Mary, huddled in her barrel and watching nervously for Copeland to come into the street, was horrified to see her sister step boldly out of the shadows of the little alleyway and walk straight back up the road. Mary could see a little way into the marketplace, and as her sister reached the water-trough where the bundle lay, Mary saw movement in the greying space of the square. It was Copeland. He was dawdling, hanging back. Nereia couldn’t see Copeland and he hadn’t caught sight of her yet but it was only a matter of seconds before they would come face to face. Helpless under promise to stay safely silent even in such a situation as this, Mary screwed her eyes shut. She couldn’t bear to watch it happen.
Copeland hesitated near the entrance to the street. He was thoroughly off-balance, and furious that this great lump of a man had dared to intimidate him. What he saw was the look in Blakey’s eyes, a look of contempt, of derision. No, that was not strong enough; it was a look of pure hatred. This was familiar enough to him for despite how vital his services were to his clients, they were not of a sort to make him popular. The thing that had caught his attention was the intelligence behind the look. This was not the dull, hopeless hatred of a client who was powerless in his grasp, but cold, purposeful enmity.
Copeland leant against the wall, one hand playing with the material which met his fingers there. He turned to look more closely at whatever was propped up against the water-trough, feigning interest. Evidently there was more to Blakey than met the eye, and if that was true it could only be a threat. Blakey walked deliberately across the marketplace, in no hurry.
“The Widow Birchbeck next, then?” he asked as he drew near to his employer.

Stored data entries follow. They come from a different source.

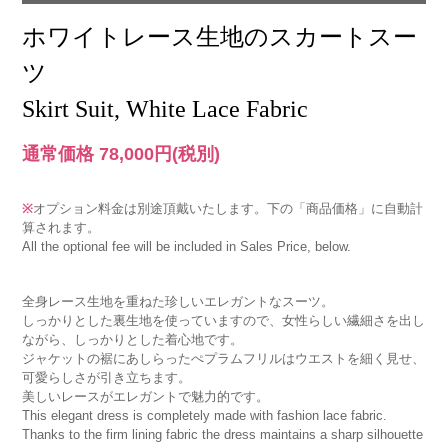
ホワイトレース生地のスカートスー
ツ
Skirt Suit, White Lace Fabric
通常価格 78,000円
(税別)
※
オプション料金は別途頂戴いたします。下の「商品価格」に自動計
算されます。
All the optional fee will be included in Sales Price, below.
全身レース生地を重ねた珍しいエレガントなスーツ。
しっかりとした裏生地を使っていますので、女性らしい繊細さを出し
ながら、しっかりとした着心地です。
ジャケットの裾にあしらったぺプラムフリルはウエストを細く見せ、
可愛らしさが引き立ちます。
美しいレースがエレガントで魅力的です。
This elegant dress is completely made with fashion lace fabric.
Thanks to the firm lining fabric the dress maintains a sharp silhouette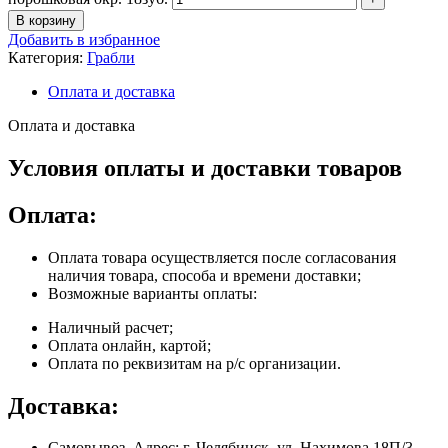
В корзину
Добавить в избранное
Категория:
Грабли
Оплата и доставка
Оплата и доставка
Условия оплаты и доставки товаров
Оплата:
Оплата товара осуществляется после согласования
наличия товара, способа и времени доставки;
Возможные варианты оплаты:
Наличный расчет;
Оплата онлайн, картой;
Оплата по реквизитам на р/с организации.
Доставка:
Самовывоз. Адрес: г. Челябинск, ул. Нахимова 18П/3.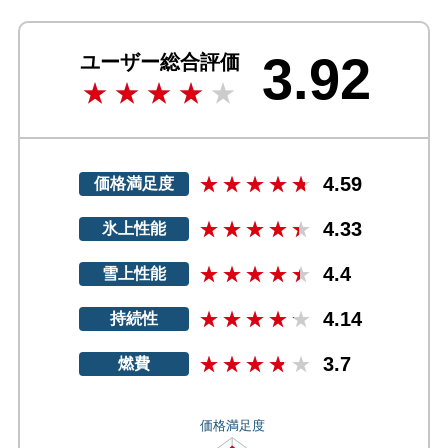
3.92
ユーザー総合評価
4.59
価格満足度
4.33
氷上性能
4.4
雪上性能
4.14
持続性
3.7
燃費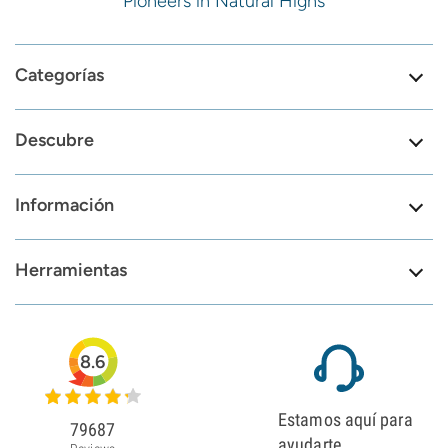
Pioneers in Natural Highs
Categorías
Descubre
Información
Herramientas
8.6
Estamos aquí para
79687
ayudarte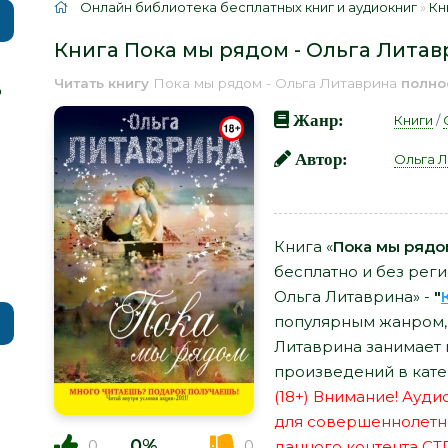
Онлайн библиотека бесплатных книг и аудиокниг
»
Кн
Книга Пока мы рядом - Ольга Лита
Читать книгу
Пока мы рядом - Ольга Литаврина
полно
р
Жанр:
Книги
/
Автор:
Ольга 
Книга «
Пока мы рядо
бесплатно и без рег
Ольга Литаврина» -
"
популярным жанром, 
Литаврина занимает 
произведений в кате
(18+) Внимание! Ауд
для совершеннолетн
0%
0
0
данного контента СТ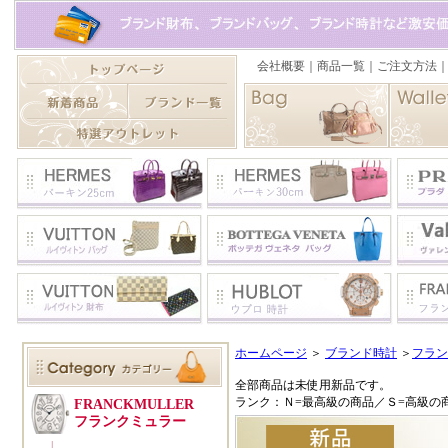
ホームページ
＞
ブランド時計
＞
フラン
全部商品は未使用新品です。
ランク：Ｎ=最高級の商品／Ｓ=高級の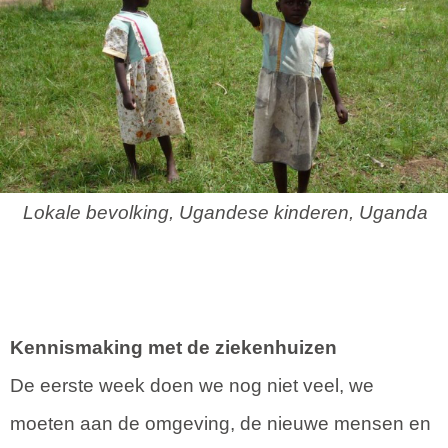
Lokale bevolking, Ugandese kinderen, Uganda
Kennismaking met de ziekenhuizen
De eerste week doen we nog niet veel, we
moeten aan de omgeving, de nieuwe mensen en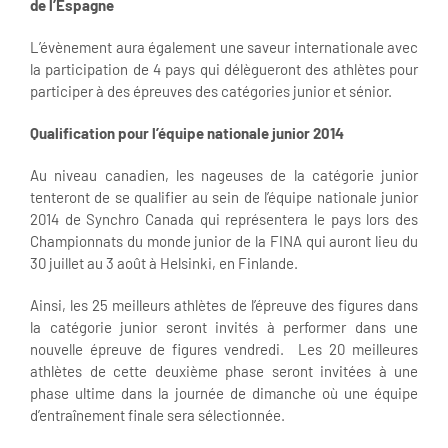
de l’Espagne
L’évènement aura également une saveur internationale avec
la participation de 4 pays qui délègueront des athlètes pour
participer à des épreuves des catégories junior et sénior.
Qualification pour l’équipe nationale junior 2014
Au niveau canadien, les nageuses de la catégorie junior
tenteront de se qualifier au sein de l’équipe nationale junior
2014 de Synchro Canada qui représentera le pays lors des
Championnats du monde junior de la FINA qui auront lieu du
30 juillet au 3 août à Helsinki, en Finlande.
Ainsi, les 25 meilleurs athlètes de l’épreuve des figures dans
la catégorie junior seront invités à performer dans une
nouvelle épreuve de figures vendredi. Les 20 meilleures
athlètes de cette deuxième phase seront invitées à une
phase ultime dans la journée de dimanche où une équipe
d’entraînement finale sera sélectionnée.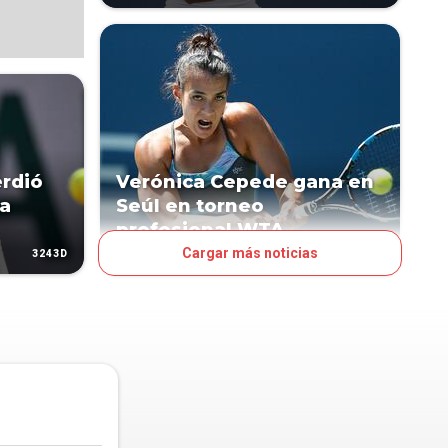
rdió
Verónica Cepede gana en
na
Seúl en torneo
profesional WTA
Cargar más noticias
3243D
3245D
DEPORTES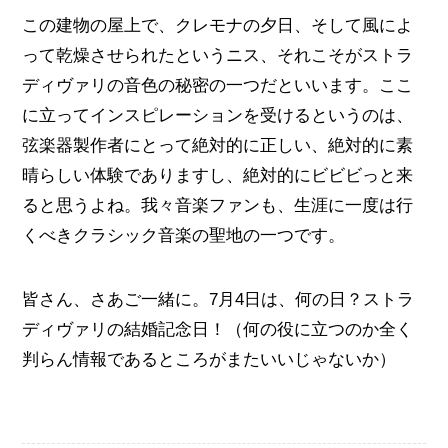
この建物の屋上で、クレモナの夕日、そして風によ
って乾燥させられたというニス、それこそがストラ
ディヴァリの音色の秘密の一つだといいます。ここ
に立ってインスピレーションを受けるというのは、
弦楽器製作者にとって絶対的に正しい、絶対的に素
晴らしい体験でありますし、絶対的にビビビっと来
ると思うよね。我々音楽ファンも、生涯に一度は行
くべきクラシック音楽の聖地の一つです。
皆さん、さあご一緒に。7月4日は、何の日？ストラ
ディヴァリの結婚記念日！（何の役に立つのか全く
判らん情報であるところがまたいいじゃないか）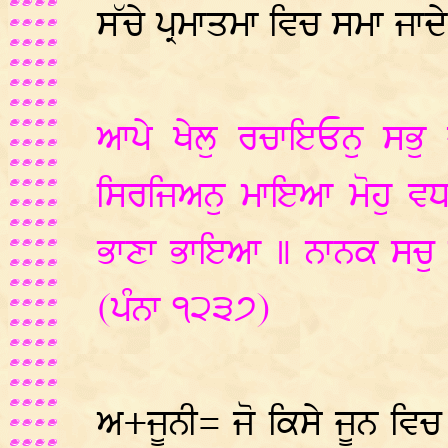
ਸੱਚੇ ਪ੍ਰਮਾਤਮਾ ਵਿਚ ਸਮਾ ਜਾਦ
ਆਪੇ ਖੇਲੁ ਰਚਾਇਓਨੁ ਸਭੁ
ਸਿਰਜਿਅਨੁ ਮਾਇਆ ਮੋਹੁ ਵ
ਭਾਣਾ ਭਾਇਆ ॥ ਨਾਨਕ ਸਚੁ
(ਪੰਨਾ ੧੨੩੭)
ਅ+ਜੂਨੀ= ਜੋ ਕਿਸੇ ਜੂਨ ਵਿਚ ਨਹ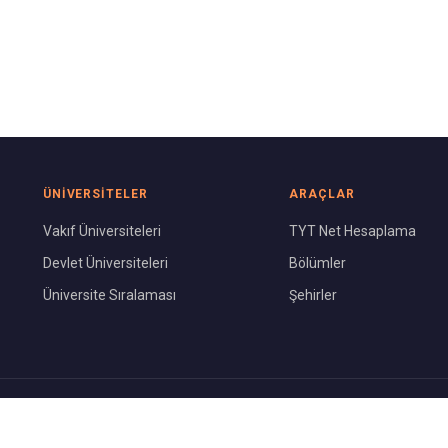
ÜNIVERSITELER
ARAÇLAR
Vakıf Üniversiteleri
TYT Net Hesaplama
Devlet Üniversiteleri
Bölümler
Üniversite Sıralaması
Şehirler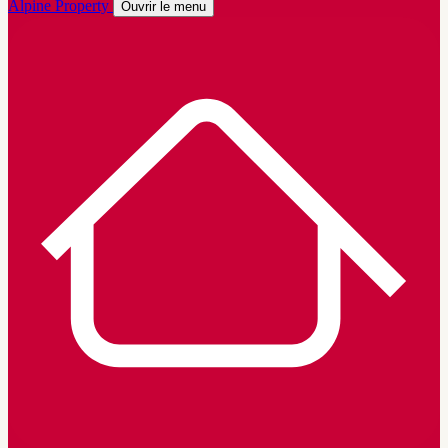
Alpine Property
Ouvrir le menu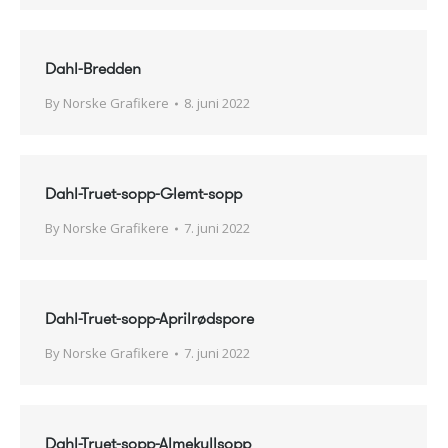
Dahl-Bredden
By
Norske Grafikere
8. juni 2022
Dahl-Truet-sopp-Glemt-sopp
By
Norske Grafikere
7. juni 2022
Dahl-Truet-sopp-Aprilrødspore
By
Norske Grafikere
7. juni 2022
Dahl-Truet-sopp-Almekullsopp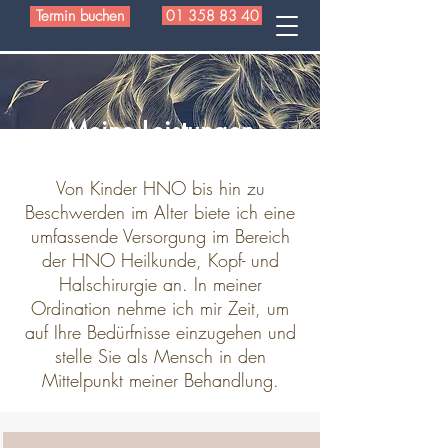
Termin buchen
01 358 83 40
Meine Leistungen
Von
Kinder HNO
bis hin zu
Beschwerden im Alter
biete ich eine
umfassende Versorgung im Bereich
der HNO Heilkunde, Kopf- und
Halschirurgie
an. In meiner
Ordination
nehme ich mir Zeit, um
auf Ihre Bedürfnisse einzugehen und
stelle Sie als Mensch in den
Mittelpunkt meiner Behandlung.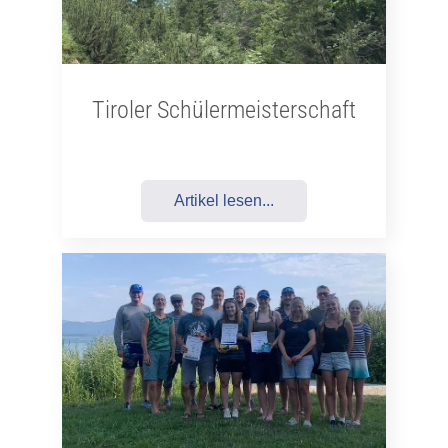
Tiroler Schülermeisterschaft
Artikel lesen...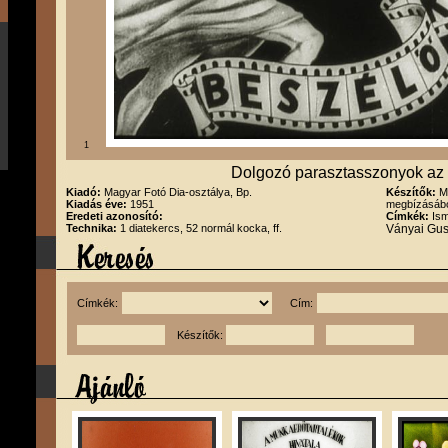
1
Dolgozó parasztasszonyok az ö
Kiadó:
Magyar Fotó Dia-osztálya, Bp.
Készítők:
M
Kiadás éve:
1951
megbízásábó
Eredeti azonosító:
Címkék:
Ism
Technika:
1 diatekercs, 52 normál kocka, ff.
Ványai Gus
Címkék:
Cím:
Készítők: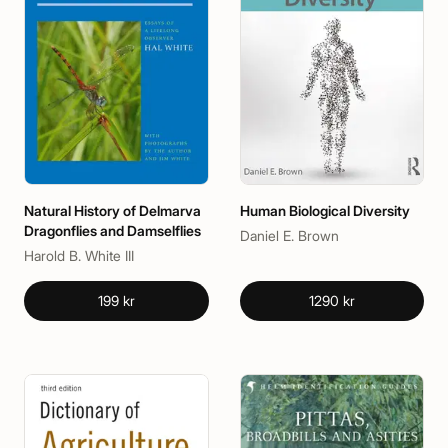
Natural History of Delmarva
Human Biological Diversity
Dragonflies and Damselflies
Daniel E. Brown
Harold B. White III
199 kr
1290 kr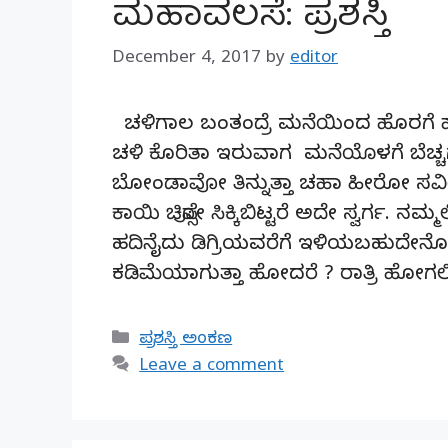
ಮಹಾವಲಸೆ: ಪ್ರಶಸ್ತಿ
December 4, 2017
by
editor
ಚಳಿಗಾಲ ಬಂತಂದ್ರೆ ಮನೆಯಿಂದ ಹೊರಗೆ
ಚಳಿ ಕೊರಿತಾ ಇರುವಾಗ ಮನೆಯೊಳಗೆ ಬೆಚ್ಚಗೆ 
ಬೋಂಡಾವೋ ತಿನ್ನುತ್ತಾ ಚಹಾ ಹೀರೋ ಸವಿಯಿ
ಕಾಯಿ ಚಿಪ್ಸೋ ಸಿಕ್ಕಿಬಿಟ್ಟರೆ ಅದೇ ಸ್ವರ್ಗ. ನಮ್
ಹದಿನೈದು ಡಿಗ್ರಿಯವರೆಗೆ ಇಳಿಯಬಹುದೇನೋ 
ಕಡಿಮೆಯಾಗುತ್ತಾ ಹೋದರೆ ? ರಾತ್ರಿ ಹೋಗಲ
Categories
ಪ್ರಶಸ್ತಿ ಅಂಕಣ
Leave a comment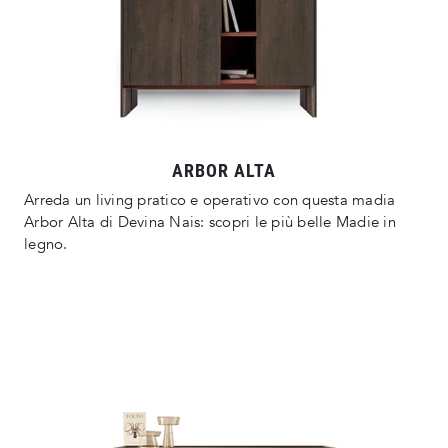
ARBOR ALTA
Arreda un living pratico e operativo con questa madia
Arbor Alta di Devina Nais: scopri le più belle Madie in
legno.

Copeland straightened sharply, hearing the command in his tone. “That’s what I said.”
He stalked along the road past the tavern and off up the long hill that led to the derelict inn where the Widow lived. Blakey followed at his own pace, but decided it was probably best to keep his boss in sight. He’d hate anything to happen to Copeland. After all, if anyone was going to kill him, Blakey had reserved that pleasure for himself.